----- GIVEN RECORDS

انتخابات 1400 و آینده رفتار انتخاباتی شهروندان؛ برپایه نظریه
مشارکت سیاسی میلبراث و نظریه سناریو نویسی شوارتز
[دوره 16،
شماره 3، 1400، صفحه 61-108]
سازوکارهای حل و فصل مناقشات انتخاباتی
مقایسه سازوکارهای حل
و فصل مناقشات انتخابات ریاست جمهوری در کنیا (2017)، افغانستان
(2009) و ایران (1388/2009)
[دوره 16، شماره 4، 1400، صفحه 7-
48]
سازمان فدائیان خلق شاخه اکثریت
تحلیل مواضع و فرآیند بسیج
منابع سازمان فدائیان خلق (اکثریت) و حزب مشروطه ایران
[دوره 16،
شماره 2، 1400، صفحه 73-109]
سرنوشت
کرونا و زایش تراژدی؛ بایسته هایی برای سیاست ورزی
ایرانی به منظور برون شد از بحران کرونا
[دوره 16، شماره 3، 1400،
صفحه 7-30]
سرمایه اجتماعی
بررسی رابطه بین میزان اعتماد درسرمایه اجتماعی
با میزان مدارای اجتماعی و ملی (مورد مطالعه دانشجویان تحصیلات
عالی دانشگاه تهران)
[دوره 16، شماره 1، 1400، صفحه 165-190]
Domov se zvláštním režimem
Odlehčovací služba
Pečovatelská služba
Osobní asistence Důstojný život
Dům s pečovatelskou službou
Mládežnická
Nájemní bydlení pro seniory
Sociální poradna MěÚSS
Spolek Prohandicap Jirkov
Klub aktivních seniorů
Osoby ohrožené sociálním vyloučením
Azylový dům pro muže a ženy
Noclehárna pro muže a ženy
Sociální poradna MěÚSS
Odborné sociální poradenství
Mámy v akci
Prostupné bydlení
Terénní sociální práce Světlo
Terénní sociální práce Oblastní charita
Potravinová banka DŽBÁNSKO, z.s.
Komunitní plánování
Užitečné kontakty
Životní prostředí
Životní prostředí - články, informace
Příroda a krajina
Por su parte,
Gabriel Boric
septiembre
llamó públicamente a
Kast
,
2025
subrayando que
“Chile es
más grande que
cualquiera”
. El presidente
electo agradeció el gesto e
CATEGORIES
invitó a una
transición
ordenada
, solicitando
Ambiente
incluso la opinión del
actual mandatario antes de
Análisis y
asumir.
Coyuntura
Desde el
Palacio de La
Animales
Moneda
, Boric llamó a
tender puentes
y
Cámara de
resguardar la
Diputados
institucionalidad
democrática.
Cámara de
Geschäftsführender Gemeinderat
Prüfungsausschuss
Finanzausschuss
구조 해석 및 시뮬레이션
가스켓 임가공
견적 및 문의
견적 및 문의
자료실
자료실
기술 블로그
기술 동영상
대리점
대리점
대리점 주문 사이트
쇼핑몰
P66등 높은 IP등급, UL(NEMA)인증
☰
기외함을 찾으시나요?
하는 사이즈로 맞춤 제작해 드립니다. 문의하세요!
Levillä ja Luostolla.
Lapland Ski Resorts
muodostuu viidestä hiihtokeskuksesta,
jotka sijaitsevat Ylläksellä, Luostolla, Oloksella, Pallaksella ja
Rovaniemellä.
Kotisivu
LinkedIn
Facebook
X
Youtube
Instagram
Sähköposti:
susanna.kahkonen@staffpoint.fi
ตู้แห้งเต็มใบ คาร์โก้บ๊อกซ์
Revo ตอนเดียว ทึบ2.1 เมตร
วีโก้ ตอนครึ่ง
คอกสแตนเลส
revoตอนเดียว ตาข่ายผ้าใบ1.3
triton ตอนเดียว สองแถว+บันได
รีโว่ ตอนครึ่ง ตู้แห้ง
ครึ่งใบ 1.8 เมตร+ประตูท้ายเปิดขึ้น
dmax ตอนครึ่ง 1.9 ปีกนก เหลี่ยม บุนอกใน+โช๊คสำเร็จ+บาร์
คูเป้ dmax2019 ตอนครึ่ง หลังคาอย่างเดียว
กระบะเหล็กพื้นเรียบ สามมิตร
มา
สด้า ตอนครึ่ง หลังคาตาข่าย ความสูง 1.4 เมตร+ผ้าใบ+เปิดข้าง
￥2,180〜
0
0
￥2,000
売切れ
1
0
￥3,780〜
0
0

----------

- [WHAT TO DO] Going through the records above, state how many lines include the word "دوره", and give no other text.

- [ANSWER TO THIS PROBLEM] 5